## What the task requires
Look over the lines below. Report each one that includes the string "Хабаровска".

#### Record extracts

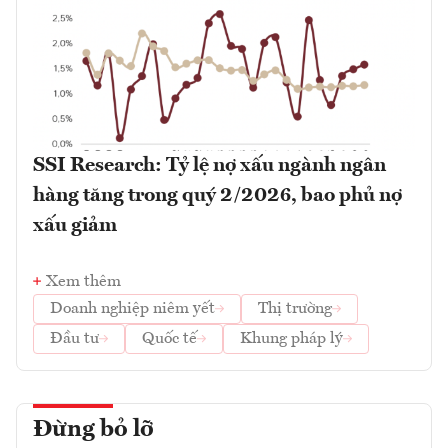
SSI Research: Tỷ lệ nợ xấu ngành ngân
hàng tăng trong quý 2/2026, bao phủ nợ
xấu giảm
Xem thêm
Doanh nghiệp niêm yết
Thị trường
Đầu tư
Quốc tế
Khung pháp lý
Đừng bỏ lỡ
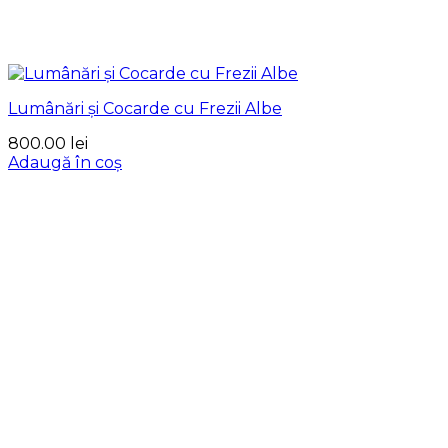
Lumânări și Cocarde cu Frezii Albe
800.00
lei
Adaugă în coș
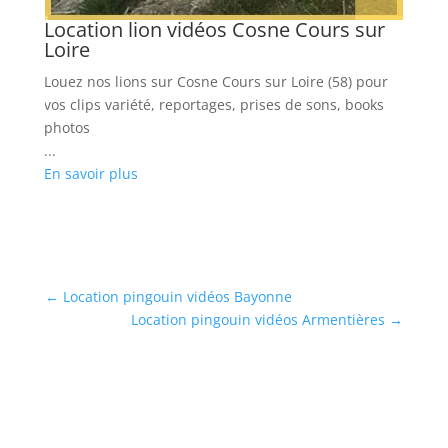
Location lion vidéos Cosne Cours sur
Loire
Louez nos lions sur Cosne Cours sur Loire (58) pour
vos clips variété, reportages, prises de sons, books
photos
...
En savoir plus
←
Location pingouin vidéos Bayonne
Location pingouin vidéos Armentières
→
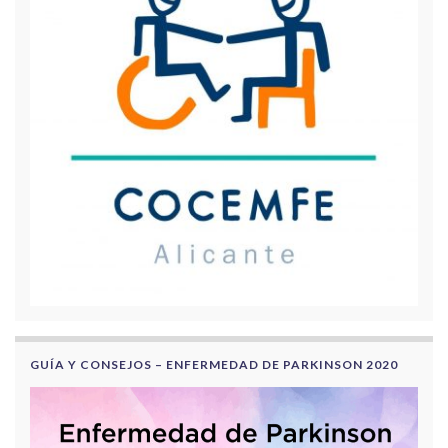
GUÍA Y CONSEJOS – ENFERMEDAD DE PARKINSON 2020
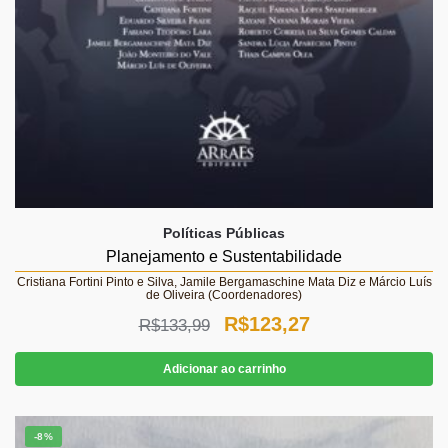
Políticas Públicas
Planejamento e Sustentabilidade
Cristiana Fortini Pinto e Silva, Jamile Bergamaschine Mata Diz e Márcio Luís
de Oliveira (Coordenadores)
O
O
R$
123,27
R$
133,99
preço
preço
Adicionar ao carrinho
original
atual
era:
é:
-8%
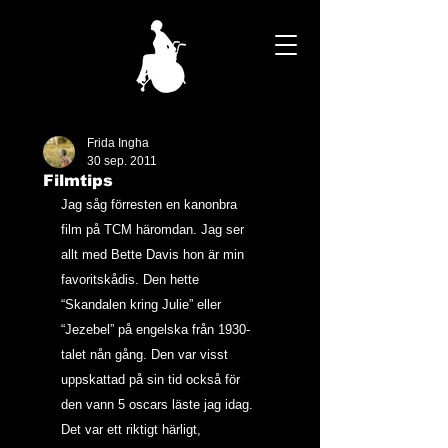
Frida Ingha
30 sep. 2011
Filmtips
Jag såg förresten en kanonbra 
film på TCM häromdan. Jag ser 
allt med Bette Davis hon är min 
favoritskådis. Den hette 
“Skandalen kring Julie”
 eller 
“Jezebel” på engelska från 1930-
talet nån gång. Den var visst 
uppskattad på sin tid också för 
den vann 5 oscars läste jag idag.
Det var ett riktigt härligt, 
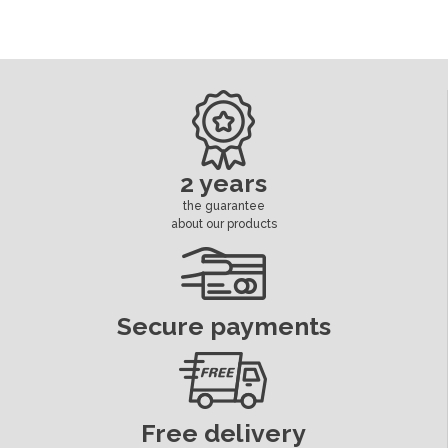
2 years
the guarantee
about our products
Secure payments
Free delivery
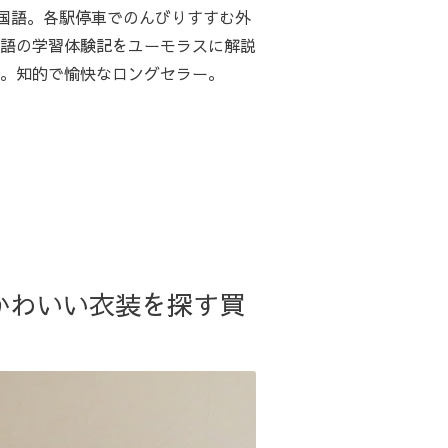
国語。各駅停車でのんびりすすむ外
語の学習体験記をユーモラスに解説
。知的で愉快なロングセラー。
 かわいい衣装を探す買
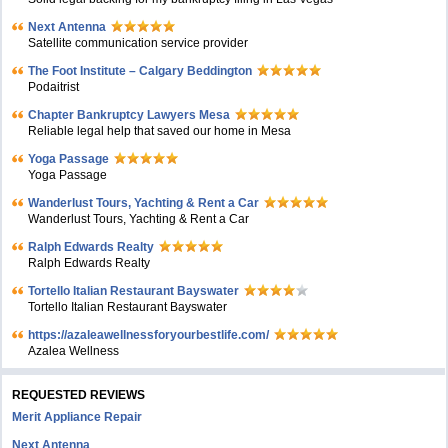
Next Antenna
Satellite communication service provider
The Foot Institute – Calgary Beddington
Podaitrist
Chapter Bankruptcy Lawyers Mesa
Reliable legal help that saved our home in Mesa
Yoga Passage
Yoga Passage
Wanderlust Tours, Yachting & Rent a Car
Wanderlust Tours, Yachting & Rent a Car
Ralph Edwards Realty
Ralph Edwards Realty
Tortello Italian Restaurant Bayswater
Tortello Italian Restaurant Bayswater
https://azaleawellnessforyourbestlife.com/
Azalea Wellness
REQUESTED REVIEWS
Merit Appliance Repair
Next Antenna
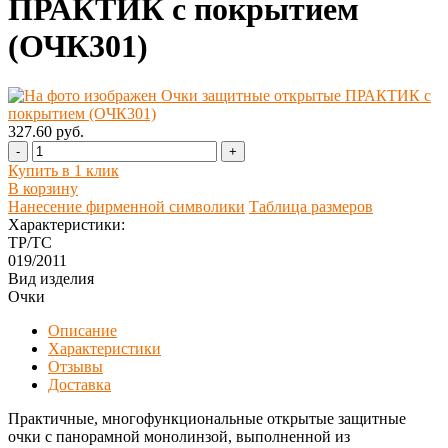
ПРАКТИК с покрытием
(ОЧК301)
327.60 руб.
-
+
Купить в 1 клик
В корзину
Нанесение фирменной символики
Таблица размеров
Характеристики:
ТР/ТС
019/2011
Вид изделия
Очки
Описание
Характеристики
Отзывы
Доставка
Практичные, многофункциональные открытые защитные
очки с панорамной монолинзой, выполненной из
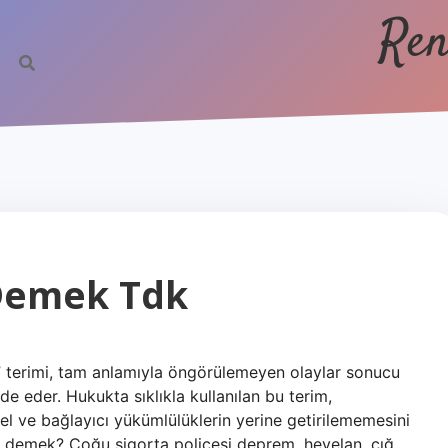
Ren
Demek Tdk
 terimi, tam anlamıyla öngörülemeyen olaylar sonucu
e eder. Hukukta sıklıkla kullanılan bu terim,
 ve bağlayıcı yükümlülüklerin yerine getirilememesini
 demek? Çoğu sigorta poliçesi deprem, heyelan, çığ,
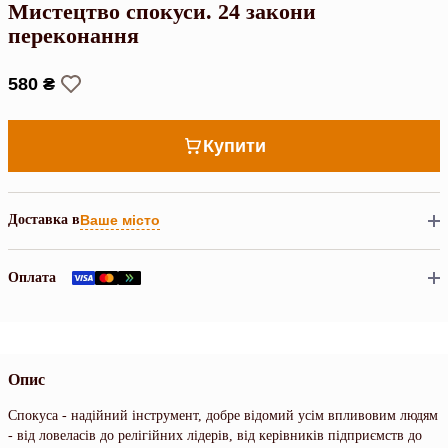
Мистецтво спокуси. 24 закони
переконання
580 ₴
Купити
Доставка в
Ваше місто
Оплата
Опис
Спокуса - надійний інструмент, добре відомий усім впливовим людям
- від ловеласів до релігійних лідерів, від керівників підприємств до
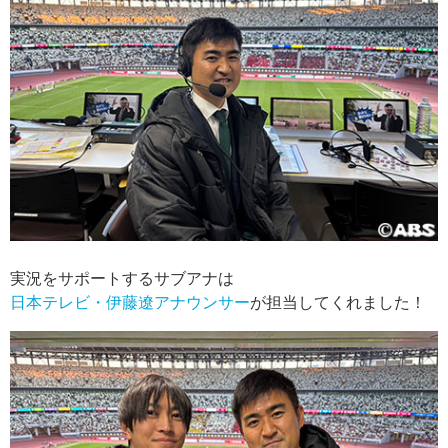
実況をサポートするサブアナは
日本テレビ・伊藤遼アナウンサー
が担当してくれました！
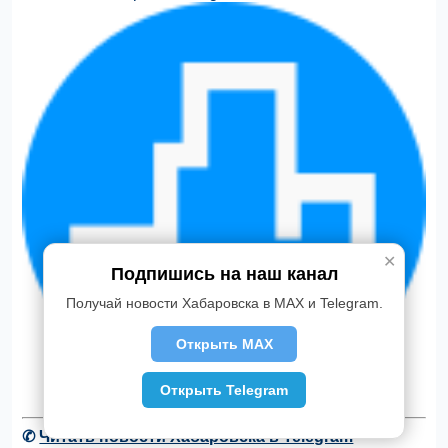
✕
Подпишись на наш канал
Получай новости Хабаровска в MAX и Telegram.
Открыть MAX
Открыть Telegram
✆
Читать новости Хабаровска в Telegram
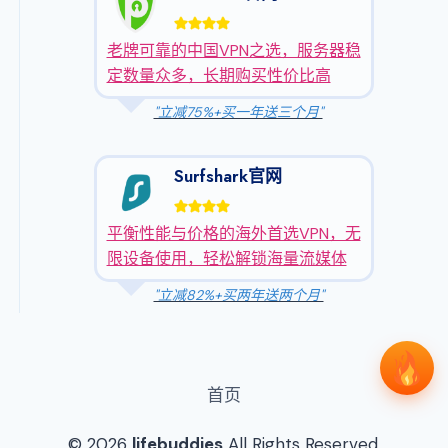
老牌可靠的中国VPN之选，服务器稳
定数量众多，长期购买性价比高
"立减75%+买一年送三个月"
Surfshark官网
平衡性能与价格的海外首选VPN，无
限设备使用，轻松解锁海量流媒体
"立减82%+买两年送两个月"
首页
© 2026
lifebuddies
All Rights Reserved.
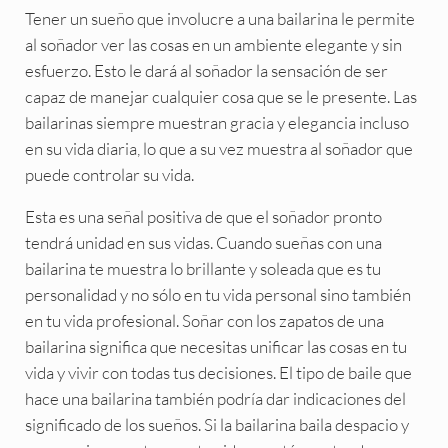
Tener un sueño que involucre a una bailarina le permite
al soñador ver las cosas en un ambiente elegante y sin
esfuerzo. Esto le dará al soñador la sensación de ser
capaz de manejar cualquier cosa que se le presente. Las
bailarinas siempre muestran gracia y elegancia incluso
en su vida diaria, lo que a su vez muestra al soñador que
puede controlar su vida.
Esta es una señal positiva de que el soñador pronto
tendrá unidad en sus vidas. Cuando sueñas con una
bailarina te muestra lo brillante y soleada que es tu
personalidad y no sólo en tu vida personal sino también
en tu vida profesional. Soñar con los zapatos de una
bailarina significa que necesitas unificar las cosas en tu
vida y vivir con todas tus decisiones. El tipo de baile que
hace una bailarina también podría dar indicaciones del
significado de los sueños. Si la bailarina baila despacio y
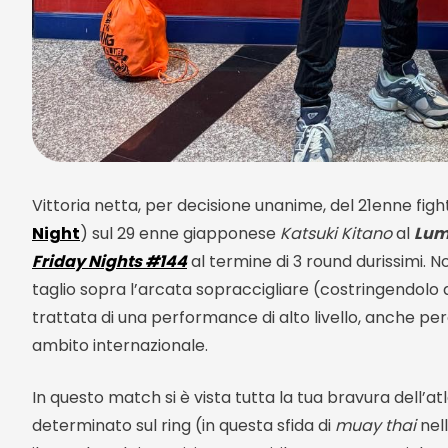
Vittoria netta, per decisione unanime, del 21enne fig
Night
) sul 29 enne giapponese
Katsuki Kitano
al
Lum
Friday Nights #144
al termine di 3 round durissimi. No
taglio sopra l’arcata sopraccigliare (costringendolo
trattata di una performance di alto livello, anche per
ambito internazionale.
In questo match si è vista tutta la tua bravura dell
determinato sul ring (in questa sfida di
muay thai
nel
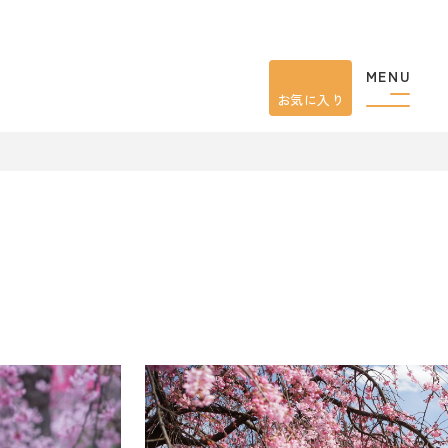
MENU
お気に入り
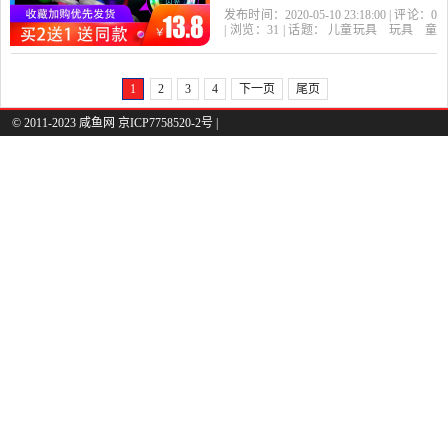
蹦蹦球玩具转转圈弹力单
发布时间：2020-05-10 23:18:00 | 评论：
0
| 浏览：
31
| 话题：
儿童玩具
玩具
童
腿跳套脚是2020年北遇母
车
益智
积木
模型
跳跳玩具
跳跃
类运动
北遇母婴专营店
跳跳
闪
婴专营店精选玩具,童车,益
光
加粗
1
2
3
4
下一页
尾页
智,积木,模型当中性价比很
© 2011-2023 咸鱼网 京ICP7758520-2号 |
高的跳跳玩具,跳跃类运
动，由浙江杭州发货。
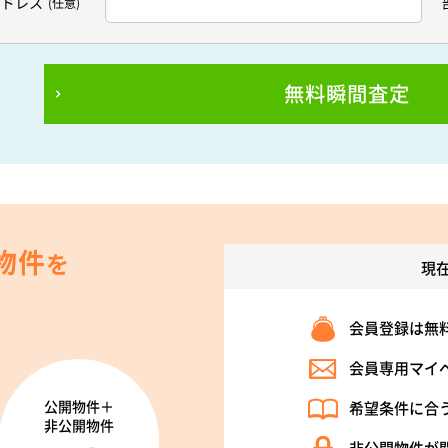
アドレス
(任意)
無料瞬間査定
物件
を
現
会員登録は無
会員専用マイ
公開物件＋
希望条件に合
非公開物件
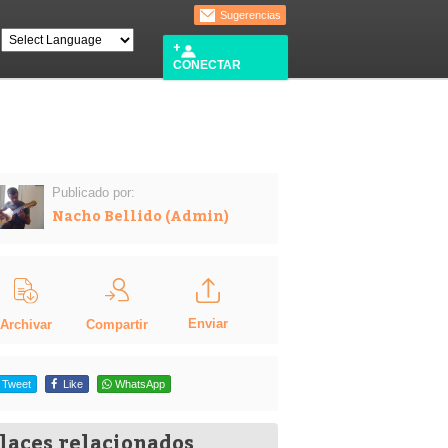
Sugerencias
CONECTAR
Publicado por:
Nacho Bellido (Admin)
Enviar
Compartir
Archivar
Tweet
Like
WhatsApp
laces relacionados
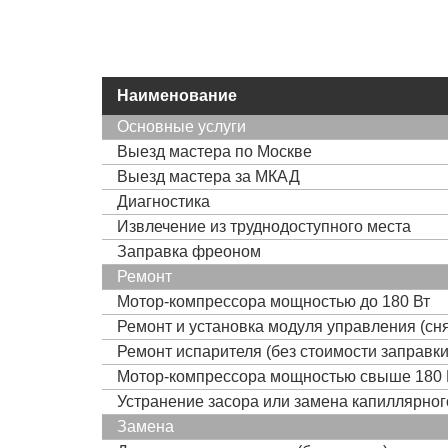
Наименование
Основные услуги
Выезд мастера по Москве
Выезд мастера за МКАД
Диагностика
Извлечение из труднодоступного места
Заправка фреоном
Ремонт
Мотор-компрессора мощностью до 180 Вт
Ремонт и установка модуля управления (сня
Ремонт испарителя (без стоимости заправк
Мотор-компрессора мощностью свыше 180 
Устранение засора или замена капиллярно
Замена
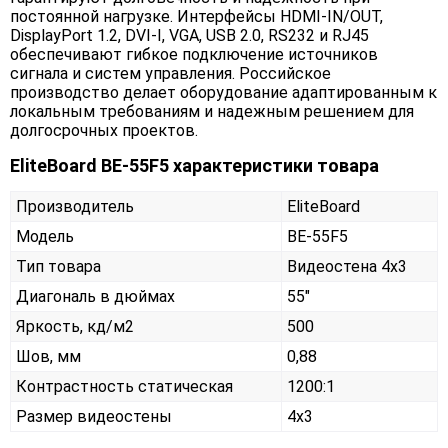
постоянной нагрузке. Интерфейсы HDMI-IN/OUT,
DisplayPort 1.2, DVI-I, VGA, USB 2.0, RS232 и RJ45
обеспечивают гибкое подключение источников
сигнала и систем управления. Российское
производство делает оборудование адаптированным к
локальным требованиям и надежным решением для
долгосрочных проектов.
EliteBoard BE-55F5 характеристики товара
Производитель
EliteBoard
Модель
BE-55F5
Тип товара
Видеостена 4х3
Диагональ в дюймах
55"
Яркость, кд/м2
500
Шов, мм
0,88
Контрастность статическая
1200:1
Размер видеостены
4x3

########

## Exercise solution
Получай новости Хабаровска в MAX и Telegram.
Читать новости Хабаровска в Telegram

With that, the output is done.